== Records for processing ==

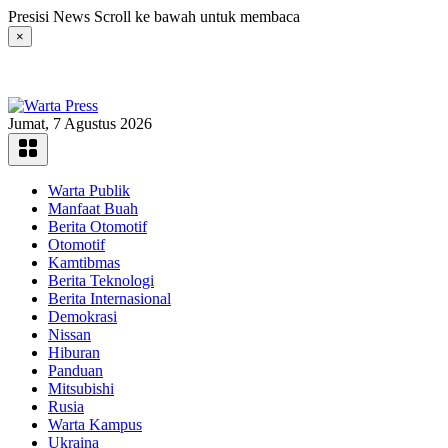
Langsung
Presisi News Scroll ke bawah untuk membaca
ke
×
konten
Jumat, 7 Agustus 2026
Warta Publik
Manfaat Buah
Berita Otomotif
Otomotif
Kamtibmas
Berita Teknologi
Berita Internasional
Demokrasi
Nissan
Hiburan
Panduan
Mitsubishi
Rusia
Warta Kampus
Ukraina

===

Task instructions:
The answer must consist of every line from the records above that holds "Berita".

Exercise result:
Berita Otomotif
Berita Teknologi
Berita Internasional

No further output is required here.